Enfin, j’ajouterai une chose. L’écueil entre une vulgarisation intelligente et l’érudition du spécialiste confrontée aux racines de l’épistémologie est un défi pour le chercheur (cf. notre article «Épistémologie ou vulgarisation: un dilemme?:» Revista Agustiniana, 130, 43, 2002, en cours d’impression). Quelque part, chaque spécialiste participe, par ses travaux, à une meilleure connaissance d’une période. Il est aux prises avec les bases de la connaissance qu’il participe à édifier par sa modeste contribution au champ du savoir. C’est sur la base de ces multiples travaux qu’un groupe de professeurs établit ensuite un manuel d’histoire pour les étudiants petits et grands.
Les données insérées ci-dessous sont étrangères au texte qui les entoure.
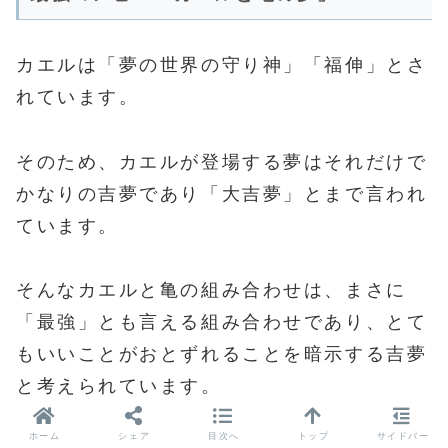
カエルは「夢の世界の守り神」「福伸」とさ
れています。
そのため、カエルが登場する夢はそれだけで
かなりの吉夢であり「大吉夢」とまで言われ
ています。
そんなカエルと亀の組み合わせは、まさに
「最強」とも言える組み合わせであり、とて
もいいことがおとずれることを暗示する吉夢
と考えられています。
ホーム
シェア
目次へ
トップ
サイドバー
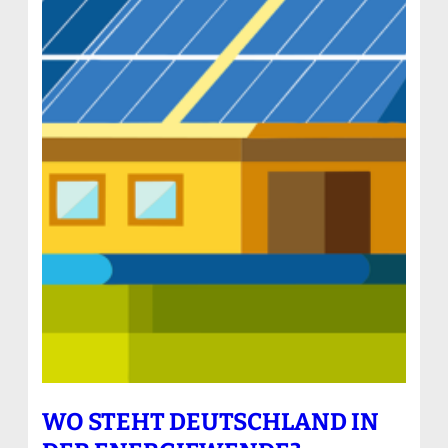
WO STEHT DEUTSCHLAND IN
L’amateur éclairé prend trop souvent comme ferme et assuré le fruit d'un travail de recherche qui ne débouche que sur des résultats qui sont autant d'hypothèses. On ne peut prendre des hypothèses pour des vérités assurées. C’est trop dangereux. Ainsi j’ai vu, pendant mon séjour en Israël, des néophytes piqués de critique biblique moderne considérer la théorie des sources et les différentes couches du Pentateuque comme des vérités indubitables parce que ces idées avaient un siècle d’existence depuis Wellhausen. La prétendue longévité d’une hypothèse ne prouve pas sa fiabilité, d’autant plus qu'en regardant de près, le modèle scientifique de Graf-Wellhausen a été maintes fois modifié par la critique ultérieure même si la trame générale demeurait dans son ensemble. Aujourd'hui, on revient sur ces théories positivistes en favorisant le texte dans sa composition d'ensemble, en y voyant une seule unité plutôt qu'un morceau composite. Il est naïf de considérer la critique biblique comme un gage de connaissance absolue. De même, il est bien peu critique de considérer l’archéologie comme une science indubitable, ferme et assurée. Comme toute science, elle n’est pas parfaite, mais perfectible, elle n’est pas absolue mais relative et évolutive.